On univariate analysis, tumor size (P < 0.001), pathological TNM stage (P < 0.001), AJCC grade (P < 0.001), pre-NCRT cT stage (P = 0.017), pre-NCRT CEA level (P = 0.011), pre-NCRT CA19–9 level (P < 0.001), anemia (P = 0.037), NLR level (P < 0.001), SII level (P = 0.001), PLR level (P = 0.004), neural invasion (P = 0.007), vascular invasion (P = 0.030), and tumor differentiation (P < 0.001) were independently associated with DFS in LARC patients following NCRT and TME (Table 2. Results from the Cox regression analysis demonstrated that the pathological TNM stage (HR = 1.573, 95%CI: 1.222–2.026, P < 0.001), AJCC grade (HR = 1.391, 95%CI: 1.038–1.864, P = 0.027), pre-NCRT cT stage (HR = 1.489, 95%CI: 1.018–2.179, P = 0.040), pre-NCRT CA19–9 level (HR = 1.707, 95%CI: 1.015–2.871, P = 0.047), and NLR level (HR = 1.707, 95%CI: 1.015–2.871, P = 0.044) were independent predictors of DFS after NCRT (Table 3.

Table 2 Operative and postoperative outcomes in patients with LARC following NCRT stratified by NLR.
Table 3 Cox regression analysis of predictive factors for disease-free survival in patients with LARC following NCRT (n = 472).

Association of NLR with perioperative clinicopathological parameters

Among the patients included, 309 (65.5%) patients were categorized into the low-NLR group and 163 (34.5%) patients into the high-NLR group. Anemia and higher pre-NCRT CA19–9 levels were found in the high-NLR group (P < 0.05). No statistical differences were found between the two groups regarding gender, age, American Society of Anesthesiology (ASA) grade, the interval time between NCRT and surgery, the distance from the anal verge, clinical T stage, clinical N stage, hypoproteinemia, or pre-NCRT CEA level (Table 4).

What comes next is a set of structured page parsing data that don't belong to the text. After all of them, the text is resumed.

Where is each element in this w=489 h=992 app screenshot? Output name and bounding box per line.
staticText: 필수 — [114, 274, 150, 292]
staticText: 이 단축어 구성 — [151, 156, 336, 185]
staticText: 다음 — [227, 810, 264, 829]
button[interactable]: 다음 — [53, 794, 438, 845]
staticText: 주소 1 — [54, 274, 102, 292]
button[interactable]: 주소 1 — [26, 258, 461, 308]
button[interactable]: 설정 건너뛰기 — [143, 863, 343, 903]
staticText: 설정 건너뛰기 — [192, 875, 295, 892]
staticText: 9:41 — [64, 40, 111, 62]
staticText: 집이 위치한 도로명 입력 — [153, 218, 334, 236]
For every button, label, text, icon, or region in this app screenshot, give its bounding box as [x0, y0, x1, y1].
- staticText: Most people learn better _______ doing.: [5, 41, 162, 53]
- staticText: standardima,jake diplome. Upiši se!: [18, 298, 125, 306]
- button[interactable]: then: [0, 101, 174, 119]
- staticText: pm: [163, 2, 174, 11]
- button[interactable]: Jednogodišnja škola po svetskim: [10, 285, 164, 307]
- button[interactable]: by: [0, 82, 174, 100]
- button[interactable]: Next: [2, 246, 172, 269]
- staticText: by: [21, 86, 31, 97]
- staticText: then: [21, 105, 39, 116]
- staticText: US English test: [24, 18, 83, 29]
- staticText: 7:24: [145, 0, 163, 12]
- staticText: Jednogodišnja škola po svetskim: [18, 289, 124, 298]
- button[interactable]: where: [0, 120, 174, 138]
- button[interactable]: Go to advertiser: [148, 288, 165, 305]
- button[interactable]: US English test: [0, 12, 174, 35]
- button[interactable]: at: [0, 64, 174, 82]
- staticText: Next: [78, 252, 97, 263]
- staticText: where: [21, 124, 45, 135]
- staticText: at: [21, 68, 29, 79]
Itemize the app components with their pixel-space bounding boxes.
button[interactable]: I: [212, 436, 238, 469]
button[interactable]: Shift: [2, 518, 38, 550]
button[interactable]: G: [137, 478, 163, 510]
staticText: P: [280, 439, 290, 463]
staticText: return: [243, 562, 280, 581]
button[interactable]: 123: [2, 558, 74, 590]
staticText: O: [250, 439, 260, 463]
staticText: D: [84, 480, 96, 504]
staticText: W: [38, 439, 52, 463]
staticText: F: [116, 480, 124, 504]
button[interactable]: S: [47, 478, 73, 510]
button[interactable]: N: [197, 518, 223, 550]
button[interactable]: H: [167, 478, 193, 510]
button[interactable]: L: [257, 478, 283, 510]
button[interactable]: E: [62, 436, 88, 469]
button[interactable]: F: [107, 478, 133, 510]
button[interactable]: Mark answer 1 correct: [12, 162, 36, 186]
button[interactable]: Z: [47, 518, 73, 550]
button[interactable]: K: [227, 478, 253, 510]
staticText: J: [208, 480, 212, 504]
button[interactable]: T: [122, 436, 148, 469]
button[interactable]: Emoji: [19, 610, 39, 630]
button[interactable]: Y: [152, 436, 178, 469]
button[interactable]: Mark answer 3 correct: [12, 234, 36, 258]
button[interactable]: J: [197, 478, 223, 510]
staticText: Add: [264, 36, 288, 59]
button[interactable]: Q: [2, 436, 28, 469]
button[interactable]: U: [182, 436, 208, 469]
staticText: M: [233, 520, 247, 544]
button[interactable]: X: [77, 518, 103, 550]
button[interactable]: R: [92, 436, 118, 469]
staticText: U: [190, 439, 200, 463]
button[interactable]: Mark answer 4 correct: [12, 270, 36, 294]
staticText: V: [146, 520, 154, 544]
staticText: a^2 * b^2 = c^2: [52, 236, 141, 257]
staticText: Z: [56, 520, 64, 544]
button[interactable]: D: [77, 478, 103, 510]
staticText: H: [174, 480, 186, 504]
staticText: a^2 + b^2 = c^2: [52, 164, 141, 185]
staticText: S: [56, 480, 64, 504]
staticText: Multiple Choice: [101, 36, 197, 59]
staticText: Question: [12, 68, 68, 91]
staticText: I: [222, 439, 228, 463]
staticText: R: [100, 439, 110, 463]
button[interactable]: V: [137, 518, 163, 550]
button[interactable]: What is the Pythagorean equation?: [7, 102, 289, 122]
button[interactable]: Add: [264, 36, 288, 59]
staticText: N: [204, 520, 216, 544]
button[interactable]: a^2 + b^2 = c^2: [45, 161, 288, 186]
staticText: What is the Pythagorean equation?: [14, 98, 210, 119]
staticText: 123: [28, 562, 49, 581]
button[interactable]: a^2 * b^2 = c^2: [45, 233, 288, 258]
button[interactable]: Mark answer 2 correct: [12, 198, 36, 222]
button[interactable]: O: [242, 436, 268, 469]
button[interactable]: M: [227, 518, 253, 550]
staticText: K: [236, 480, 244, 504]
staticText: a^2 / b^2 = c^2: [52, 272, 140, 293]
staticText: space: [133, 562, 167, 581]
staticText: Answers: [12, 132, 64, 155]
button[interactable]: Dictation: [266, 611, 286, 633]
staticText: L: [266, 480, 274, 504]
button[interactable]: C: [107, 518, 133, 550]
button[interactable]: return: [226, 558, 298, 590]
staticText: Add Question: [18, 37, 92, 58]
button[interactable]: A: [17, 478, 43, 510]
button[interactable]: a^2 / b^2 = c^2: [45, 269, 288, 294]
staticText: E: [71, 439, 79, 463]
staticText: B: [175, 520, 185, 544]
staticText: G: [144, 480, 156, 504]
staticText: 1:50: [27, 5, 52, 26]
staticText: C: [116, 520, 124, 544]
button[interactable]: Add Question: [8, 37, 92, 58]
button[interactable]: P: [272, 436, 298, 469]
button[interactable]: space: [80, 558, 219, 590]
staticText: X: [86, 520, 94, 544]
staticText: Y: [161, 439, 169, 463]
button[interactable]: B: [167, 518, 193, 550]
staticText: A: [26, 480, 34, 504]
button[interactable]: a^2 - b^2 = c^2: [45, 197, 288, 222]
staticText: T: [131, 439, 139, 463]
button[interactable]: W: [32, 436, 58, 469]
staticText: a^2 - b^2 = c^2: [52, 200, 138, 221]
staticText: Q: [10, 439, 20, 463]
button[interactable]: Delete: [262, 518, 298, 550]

Table 4 Baseline characteristics in patients with LARC following NCRT stratified by NLR.

There were no significant differences between the groups regarding estimated blood loss, operation time, surgical approach, peri-NCRT complications, peri-NCRT major complications, and organ preservation procedures (Table 2). With regard to postoperative complications, no significant differences were seen between the two groups in terms of postoperative hospital stays and postoperative complications (P = 0.709, and P = 0.109, respectively).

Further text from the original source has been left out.